Listed records section start

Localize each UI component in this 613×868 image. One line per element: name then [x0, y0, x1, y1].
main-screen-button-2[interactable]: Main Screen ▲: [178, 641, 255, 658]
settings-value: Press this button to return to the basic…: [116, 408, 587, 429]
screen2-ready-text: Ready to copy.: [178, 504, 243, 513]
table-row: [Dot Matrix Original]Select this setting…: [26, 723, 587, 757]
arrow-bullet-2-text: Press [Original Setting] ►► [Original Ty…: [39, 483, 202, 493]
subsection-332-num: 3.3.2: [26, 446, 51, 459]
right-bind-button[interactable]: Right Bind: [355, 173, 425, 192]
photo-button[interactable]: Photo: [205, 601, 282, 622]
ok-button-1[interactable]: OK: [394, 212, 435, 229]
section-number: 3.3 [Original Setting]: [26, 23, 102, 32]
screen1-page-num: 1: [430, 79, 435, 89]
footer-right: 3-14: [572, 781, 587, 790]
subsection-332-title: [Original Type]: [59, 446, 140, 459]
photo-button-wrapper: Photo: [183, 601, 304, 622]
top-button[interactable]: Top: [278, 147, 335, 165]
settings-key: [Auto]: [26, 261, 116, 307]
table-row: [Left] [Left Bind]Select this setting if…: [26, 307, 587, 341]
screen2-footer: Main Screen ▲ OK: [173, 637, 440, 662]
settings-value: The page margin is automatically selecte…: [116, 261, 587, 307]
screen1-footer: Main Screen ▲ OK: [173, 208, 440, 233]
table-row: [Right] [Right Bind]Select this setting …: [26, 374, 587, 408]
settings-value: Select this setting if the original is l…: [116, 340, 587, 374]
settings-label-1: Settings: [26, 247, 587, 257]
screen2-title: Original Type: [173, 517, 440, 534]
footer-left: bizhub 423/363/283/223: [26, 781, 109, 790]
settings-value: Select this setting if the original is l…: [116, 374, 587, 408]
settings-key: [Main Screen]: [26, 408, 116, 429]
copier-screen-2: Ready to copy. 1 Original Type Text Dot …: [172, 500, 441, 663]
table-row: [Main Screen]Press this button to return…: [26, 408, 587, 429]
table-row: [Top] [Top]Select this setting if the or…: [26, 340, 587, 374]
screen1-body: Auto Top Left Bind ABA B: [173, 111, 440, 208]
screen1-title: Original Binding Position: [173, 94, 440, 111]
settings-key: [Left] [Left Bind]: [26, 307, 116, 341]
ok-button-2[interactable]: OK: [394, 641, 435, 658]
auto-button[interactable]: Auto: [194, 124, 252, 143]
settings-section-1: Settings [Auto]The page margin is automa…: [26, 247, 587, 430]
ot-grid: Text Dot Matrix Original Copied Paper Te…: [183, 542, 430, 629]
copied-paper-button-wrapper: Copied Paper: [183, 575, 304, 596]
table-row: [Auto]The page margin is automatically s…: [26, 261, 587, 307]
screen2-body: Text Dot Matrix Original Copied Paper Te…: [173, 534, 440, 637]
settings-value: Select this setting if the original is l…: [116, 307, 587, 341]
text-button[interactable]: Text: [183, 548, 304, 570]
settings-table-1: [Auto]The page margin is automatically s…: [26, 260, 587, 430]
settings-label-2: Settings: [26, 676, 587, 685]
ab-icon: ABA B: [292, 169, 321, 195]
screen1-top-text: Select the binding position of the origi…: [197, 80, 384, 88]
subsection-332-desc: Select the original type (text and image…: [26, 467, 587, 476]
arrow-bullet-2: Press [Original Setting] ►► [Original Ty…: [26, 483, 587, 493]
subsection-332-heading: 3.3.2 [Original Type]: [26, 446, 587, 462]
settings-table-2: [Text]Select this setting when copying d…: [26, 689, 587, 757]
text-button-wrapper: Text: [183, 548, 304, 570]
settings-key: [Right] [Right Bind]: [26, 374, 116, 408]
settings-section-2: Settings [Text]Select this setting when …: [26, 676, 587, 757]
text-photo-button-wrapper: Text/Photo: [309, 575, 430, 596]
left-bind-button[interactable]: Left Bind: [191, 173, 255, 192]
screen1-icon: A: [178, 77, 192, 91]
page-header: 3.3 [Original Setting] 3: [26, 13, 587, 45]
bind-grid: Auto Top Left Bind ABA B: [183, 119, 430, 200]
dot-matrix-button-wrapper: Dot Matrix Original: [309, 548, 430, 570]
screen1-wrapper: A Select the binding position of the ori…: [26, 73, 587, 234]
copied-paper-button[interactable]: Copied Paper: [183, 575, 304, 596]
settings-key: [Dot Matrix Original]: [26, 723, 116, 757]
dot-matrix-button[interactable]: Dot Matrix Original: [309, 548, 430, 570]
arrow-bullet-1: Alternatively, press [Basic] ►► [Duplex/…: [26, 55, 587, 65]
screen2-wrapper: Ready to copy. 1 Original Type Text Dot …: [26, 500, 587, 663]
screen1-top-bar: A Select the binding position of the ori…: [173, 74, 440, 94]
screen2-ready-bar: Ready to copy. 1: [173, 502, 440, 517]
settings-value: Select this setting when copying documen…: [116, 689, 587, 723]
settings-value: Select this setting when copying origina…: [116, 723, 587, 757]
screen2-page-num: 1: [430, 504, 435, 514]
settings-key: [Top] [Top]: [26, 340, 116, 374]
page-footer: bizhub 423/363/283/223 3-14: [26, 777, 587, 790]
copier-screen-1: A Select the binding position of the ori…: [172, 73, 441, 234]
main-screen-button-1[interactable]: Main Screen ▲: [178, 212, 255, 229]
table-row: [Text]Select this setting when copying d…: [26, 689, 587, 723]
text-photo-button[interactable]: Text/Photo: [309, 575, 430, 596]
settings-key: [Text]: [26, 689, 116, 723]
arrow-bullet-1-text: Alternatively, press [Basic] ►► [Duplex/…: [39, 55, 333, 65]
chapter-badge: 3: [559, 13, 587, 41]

Listed records section end

About this exercise |
Each line in the data is to be written out precisely.

Task output |
Localize each UI component in this 613×868 image. One line per element: name then [x0, y0, x1, y1].
main-screen-button-2[interactable]: Main Screen ▲: [178, 641, 255, 658]
settings-value: Press this button to return to the basic…: [116, 408, 587, 429]
screen2-ready-text: Ready to copy.: [178, 504, 243, 513]
table-row: [Dot Matrix Original]Select this setting…: [26, 723, 587, 757]
arrow-bullet-2-text: Press [Original Setting] ►► [Original Ty…: [39, 483, 202, 493]
subsection-332-num: 3.3.2: [26, 446, 51, 459]
right-bind-button[interactable]: Right Bind: [355, 173, 425, 192]
photo-button[interactable]: Photo: [205, 601, 282, 622]
ok-button-1[interactable]: OK: [394, 212, 435, 229]
section-number: 3.3 [Original Setting]: [26, 23, 102, 32]
screen1-page-num: 1: [430, 79, 435, 89]
footer-right: 3-14: [572, 781, 587, 790]
subsection-332-title: [Original Type]: [59, 446, 140, 459]
photo-button-wrapper: Photo: [183, 601, 304, 622]
top-button[interactable]: Top: [278, 147, 335, 165]
settings-key: [Auto]: [26, 261, 116, 307]
table-row: [Left] [Left Bind]Select this setting if…: [26, 307, 587, 341]
screen2-footer: Main Screen ▲ OK: [173, 637, 440, 662]
settings-value: The page margin is automatically selecte…: [116, 261, 587, 307]
screen1-footer: Main Screen ▲ OK: [173, 208, 440, 233]
table-row: [Right] [Right Bind]Select this setting …: [26, 374, 587, 408]
settings-value: Select this setting if the original is l…: [116, 340, 587, 374]
settings-label-1: Settings: [26, 247, 587, 257]
screen2-title: Original Type: [173, 517, 440, 534]
footer-left: bizhub 423/363/283/223: [26, 781, 109, 790]
settings-value: Select this setting if the original is l…: [116, 374, 587, 408]
settings-key: [Main Screen]: [26, 408, 116, 429]
copier-screen-2: Ready to copy. 1 Original Type Text Dot …: [172, 500, 441, 663]
table-row: [Main Screen]Press this button to return…: [26, 408, 587, 429]
table-row: [Top] [Top]Select this setting if the or…: [26, 340, 587, 374]
screen1-body: Auto Top Left Bind ABA B: [173, 111, 440, 208]
screen1-title: Original Binding Position: [173, 94, 440, 111]
settings-key: [Left] [Left Bind]: [26, 307, 116, 341]
ok-button-2[interactable]: OK: [394, 641, 435, 658]
auto-button[interactable]: Auto: [194, 124, 252, 143]
settings-section-1: Settings [Auto]The page margin is automa…: [26, 247, 587, 430]
ot-grid: Text Dot Matrix Original Copied Paper Te…: [183, 542, 430, 629]
copied-paper-button-wrapper: Copied Paper: [183, 575, 304, 596]
table-row: [Auto]The page margin is automatically s…: [26, 261, 587, 307]
screen2-body: Text Dot Matrix Original Copied Paper Te…: [173, 534, 440, 637]
settings-value: Select this setting if the original is l…: [116, 307, 587, 341]
text-button[interactable]: Text: [183, 548, 304, 570]
settings-table-1: [Auto]The page margin is automatically s…: [26, 260, 587, 430]
settings-label-2: Settings: [26, 676, 587, 685]
ab-icon: ABA B: [292, 169, 321, 195]
screen1-top-text: Select the binding position of the origi…: [197, 80, 384, 88]
subsection-332-desc: Select the original type (text and image…: [26, 467, 587, 476]
arrow-bullet-2: Press [Original Setting] ►► [Original Ty…: [26, 483, 587, 493]
subsection-332-heading: 3.3.2 [Original Type]: [26, 446, 587, 462]
settings-table-2: [Text]Select this setting when copying d…: [26, 689, 587, 757]
text-button-wrapper: Text: [183, 548, 304, 570]
settings-key: [Right] [Right Bind]: [26, 374, 116, 408]
settings-section-2: Settings [Text]Select this setting when …: [26, 676, 587, 757]
text-photo-button-wrapper: Text/Photo: [309, 575, 430, 596]
left-bind-button[interactable]: Left Bind: [191, 173, 255, 192]
screen1-icon: A: [178, 77, 192, 91]
page-header: 3.3 [Original Setting] 3: [26, 13, 587, 45]
bind-grid: Auto Top Left Bind ABA B: [183, 119, 430, 200]
dot-matrix-button-wrapper: Dot Matrix Original: [309, 548, 430, 570]
screen1-wrapper: A Select the binding position of the ori…: [26, 73, 587, 234]
copied-paper-button[interactable]: Copied Paper: [183, 575, 304, 596]
settings-key: [Dot Matrix Original]: [26, 723, 116, 757]
dot-matrix-button[interactable]: Dot Matrix Original: [309, 548, 430, 570]
arrow-bullet-1: Alternatively, press [Basic] ►► [Duplex/…: [26, 55, 587, 65]
screen2-wrapper: Ready to copy. 1 Original Type Text Dot …: [26, 500, 587, 663]
screen1-top-bar: A Select the binding position of the ori…: [173, 74, 440, 94]
screen2-ready-bar: Ready to copy. 1: [173, 502, 440, 517]
settings-value: Select this setting when copying documen…: [116, 689, 587, 723]
settings-value: Select this setting when copying origina…: [116, 723, 587, 757]
screen2-page-num: 1: [430, 504, 435, 514]
settings-key: [Top] [Top]: [26, 340, 116, 374]
page-footer: bizhub 423/363/283/223 3-14: [26, 777, 587, 790]
copier-screen-1: A Select the binding position of the ori…: [172, 73, 441, 234]
main-screen-button-1[interactable]: Main Screen ▲: [178, 212, 255, 229]
table-row: [Text]Select this setting when copying d…: [26, 689, 587, 723]
text-photo-button[interactable]: Text/Photo: [309, 575, 430, 596]
settings-key: [Text]: [26, 689, 116, 723]
arrow-bullet-1-text: Alternatively, press [Basic] ►► [Duplex/…: [39, 55, 333, 65]
chapter-badge: 3: [559, 13, 587, 41]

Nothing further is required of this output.